Matt Reynolds was acquired from the Colorado Rockies, in a trade for Ryan Wheeler, and started his time with the Diamondbacks in excellent form. He didn't allow a run over his first 19 games, and was the only pitcher in team history to post an ERA below two, while making 30 appearances in a season. It seemed that the team had finally got a solid left-handed relief option, something the Diamondbacks had not enjoyed in a very long while. However, an outing against the San Francisco Giants on June 9 would be his last of the season, and the reliever went on the DL a couple of days later.
At the time, manager Kirk Gibson said, "He’s had kind of a cranky arm. The bullpen and the way we’ve been using it, we tried to trim him out as much as we could, but after he had more discomfort, we got to the point where we need to kind of examine it a little more closely." An MRI shortly afterward showed a small tear in Reynolds' ulnar collateral ligament, but the team and player still hoped to avoid surgery, shutting him down for six weeks before beginning a throwing program. There was cautious hope he'd be back by the end of the season, but on Thursday, Reynolds felt a sharp pain in his elbow while throwing a bullpen session.
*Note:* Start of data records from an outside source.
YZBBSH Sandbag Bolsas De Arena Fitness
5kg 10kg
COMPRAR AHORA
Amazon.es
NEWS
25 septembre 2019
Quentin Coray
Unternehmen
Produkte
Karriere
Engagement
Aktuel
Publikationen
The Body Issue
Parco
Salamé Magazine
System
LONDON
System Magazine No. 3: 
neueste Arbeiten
This time, there was no escape route possible. Another MRI confirmed the worst, and after meeting with team officials yesterday, it was confirmed that Reynolds will have Tommy John surgery next week. It's hardly an unfamiliar procedure for Diamondback fans, and I'm sure you probably know the prognosis: it'll quite likely we won't see Reynolds at all in the 2014 season. That will still be his first year of arbitration, and he remains under team control through the end of 2016: if there's a silver lining, it's that this will keep Reynolds' cost down for those two years. But what does it mean for the bullpen next time round?
When Ian Kennedy was traded to the Padres at the deadline, there was some surprise that we received another experienced left-handed reliever back, in the shape of Joe Thatcher. With hindsight, one wonders if perhaps the team was already concerned enough about Reynolds' recovery prospects, that they began making alternative arrangements for next season. However, if that was a reasonable suspicion, one wonders why Reynolds didn't go ahead and have the surgery back in June, giving him a chance to contribute in 2014. I suspect the hope was to have both Thatcher and Reynolds next year, giving us a couple of left-handed options.
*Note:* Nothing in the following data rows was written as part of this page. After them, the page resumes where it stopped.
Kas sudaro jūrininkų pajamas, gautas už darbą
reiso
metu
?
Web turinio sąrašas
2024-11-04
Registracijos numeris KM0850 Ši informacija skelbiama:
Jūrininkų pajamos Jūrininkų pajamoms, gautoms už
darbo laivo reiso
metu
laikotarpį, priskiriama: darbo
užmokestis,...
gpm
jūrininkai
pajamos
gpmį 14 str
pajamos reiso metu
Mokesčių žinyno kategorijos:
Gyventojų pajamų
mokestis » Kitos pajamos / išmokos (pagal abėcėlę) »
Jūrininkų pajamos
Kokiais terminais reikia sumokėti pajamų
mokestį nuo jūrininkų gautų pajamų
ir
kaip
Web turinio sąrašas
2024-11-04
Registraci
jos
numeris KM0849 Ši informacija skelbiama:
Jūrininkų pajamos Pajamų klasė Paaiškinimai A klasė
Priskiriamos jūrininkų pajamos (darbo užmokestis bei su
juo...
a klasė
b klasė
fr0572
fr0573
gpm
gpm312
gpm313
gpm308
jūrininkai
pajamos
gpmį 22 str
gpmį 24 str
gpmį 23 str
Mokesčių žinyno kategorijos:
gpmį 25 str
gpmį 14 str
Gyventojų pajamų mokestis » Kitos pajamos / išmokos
That may still be the case, but it would now instead have to be Thatcher and Tony Sipp, or possibly Eury de la Rosa. However, looking at the bullpen, there does still appear to be something of a log-jam. it now shapes up to be: J.J. Putz most likely returning to the closer's role, with Brad Ziegler, the rejuvenated David Hernandez and Heath Bell, jostling for eighth-inning opportunities. Will Harris and Josh Collmenter have both been excellent in long- and mid-relief, and it's hard to see either of them not getting a spot. Assuming a standard seven-man bullpen, that would leave only one spot, and we haven't even mentioned the two Matts, Langwell and Stites.
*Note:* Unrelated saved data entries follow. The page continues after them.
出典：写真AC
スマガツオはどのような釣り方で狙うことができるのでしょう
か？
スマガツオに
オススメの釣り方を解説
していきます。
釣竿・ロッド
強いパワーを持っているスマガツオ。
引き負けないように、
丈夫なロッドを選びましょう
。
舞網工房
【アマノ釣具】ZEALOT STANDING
Still, depth is no bad thing: you never get through the season with just seven relievers. As an example, thus far, the D-backs have used 14 different relievers, not counting spot work by Randall Delgado and Trevor Cahill. So, just as with the rotation, having decent arms that can come up from the minors to fill in, is certainly a good thing, even if (unlike with starting pitchers) you can shuffle things so that your best guys work the highest leverage innings. While this is certainly disappointing news for the D-backs, and Thatcher's numbers have been less than stellar since his arrival, I'm not inclined to regard it as a major problem to be addressed this off-season.